Information shown:

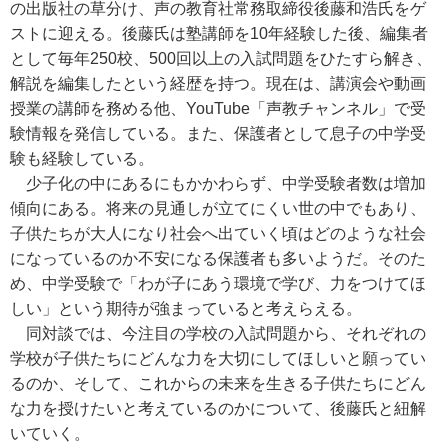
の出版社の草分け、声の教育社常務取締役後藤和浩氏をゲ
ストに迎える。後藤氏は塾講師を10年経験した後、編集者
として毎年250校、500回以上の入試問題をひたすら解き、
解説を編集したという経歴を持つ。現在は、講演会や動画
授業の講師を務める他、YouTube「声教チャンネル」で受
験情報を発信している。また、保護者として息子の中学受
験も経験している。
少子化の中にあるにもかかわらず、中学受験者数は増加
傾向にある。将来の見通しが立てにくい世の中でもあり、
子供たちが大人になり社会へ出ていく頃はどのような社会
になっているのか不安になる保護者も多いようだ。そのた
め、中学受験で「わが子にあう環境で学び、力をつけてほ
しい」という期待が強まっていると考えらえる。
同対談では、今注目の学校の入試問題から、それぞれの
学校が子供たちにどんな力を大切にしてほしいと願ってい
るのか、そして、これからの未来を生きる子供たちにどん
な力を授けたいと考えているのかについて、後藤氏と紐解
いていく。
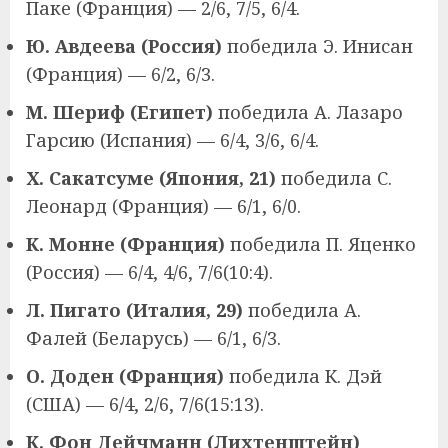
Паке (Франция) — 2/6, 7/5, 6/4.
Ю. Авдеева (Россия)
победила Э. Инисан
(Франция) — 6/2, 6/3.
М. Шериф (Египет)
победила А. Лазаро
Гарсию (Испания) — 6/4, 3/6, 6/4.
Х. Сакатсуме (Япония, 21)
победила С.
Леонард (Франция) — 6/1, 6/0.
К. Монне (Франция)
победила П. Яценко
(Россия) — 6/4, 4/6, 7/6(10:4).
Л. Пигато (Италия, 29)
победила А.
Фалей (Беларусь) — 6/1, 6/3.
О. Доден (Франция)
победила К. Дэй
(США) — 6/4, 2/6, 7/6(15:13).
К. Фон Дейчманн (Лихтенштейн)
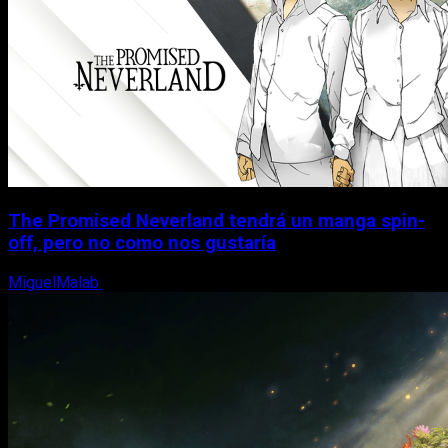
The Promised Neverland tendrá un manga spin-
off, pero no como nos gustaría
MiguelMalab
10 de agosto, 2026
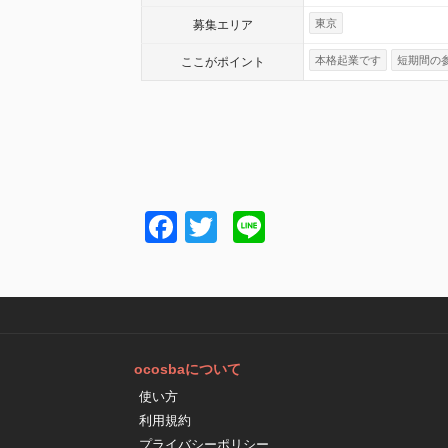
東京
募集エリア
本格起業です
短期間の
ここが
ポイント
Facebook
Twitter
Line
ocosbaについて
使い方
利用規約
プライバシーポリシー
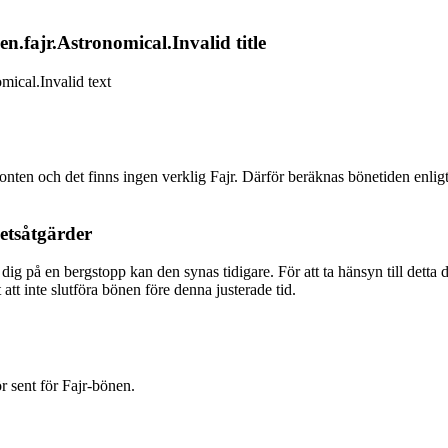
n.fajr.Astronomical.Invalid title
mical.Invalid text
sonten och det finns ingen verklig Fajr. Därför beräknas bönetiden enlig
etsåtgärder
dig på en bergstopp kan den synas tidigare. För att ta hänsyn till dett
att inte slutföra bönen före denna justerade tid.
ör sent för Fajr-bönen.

Problem to solve: Each line of the material needs to be given again exactly, without any of its pictures.

Output of the exercise:
の出版社の草分け、声の教育社常務取締役後藤和浩氏をゲ
ストに迎える。後藤氏は塾講師を10年経験した後、編集者
として毎年250校、500回以上の入試問題をひたすら解き、
解説を編集したという経歴を持つ。現在は、講演会や動画
授業の講師を務める他、YouTube「声教チャンネル」で受
験情報を発信している。また、保護者として息子の中学受
験も経験している。
少子化の中にあるにもかかわらず、中学受験者数は増加
傾向にある。将来の見通しが立てにくい世の中でもあり、
子供たちが大人になり社会へ出ていく頃はどのような社会
になっているのか不安になる保護者も多いようだ。そのた
め、中学受験で「わが子にあう環境で学び、力をつけてほ
しい」という期待が強まっていると考えらえる。
同対談では、今注目の学校の入試問題から、それぞれの
学校が子供たちにどんな力を大切にしてほしいと願ってい
るのか、そして、これからの未来を生きる子供たちにどん
な力を授けたいと考えているのかについて、後藤氏と紐解
いていく。
Паке (Франция) — 2/6, 7/5, 6/4.
Ю. Авдеева (Россия)
победила Э. Инисан
(Франция) — 6/2, 6/3.
М. Шериф (Египет)
победила А. Лазаро
Гарсию (Испания) — 6/4, 3/6, 6/4.
Х. Сакатсуме (Япония, 21)
победила С.
Леонард (Франция) — 6/1, 6/0.
К. Монне (Франция)
победила П. Яценко
(Россия) — 6/4, 4/6, 7/6(10:4).
Л. Пигато (Италия, 29)
победила А.
Фалей (Беларусь) — 6/1, 6/3.
О. Доден (Франция)
победила К. Дэй
(США) — 6/4, 2/6, 7/6(15:13).
К. Фон Дейчманн (Лихтенштейн)
The Promised Neverland tendrá un manga spin-
off, pero no como nos gustaría
MiguelMalab
10 de agosto, 2026
東京
募集エリア
本格起業です
短期間の
ここが
ポイント
Facebook
Twitter
Line
ocosbaについて
使い方
利用規約
プライバシーポリシー
n.fajr.Astronomical.Invalid title
mical.Invalid text
sonten och det finns ingen verklig Fajr. Därför beräknas bönetiden enlig
etsåtgärder
dig på en bergstopp kan den synas tidigare. För att ta hänsyn till dett
att inte slutföra bönen före denna justerade tid.
ör sent för Fajr-bönen.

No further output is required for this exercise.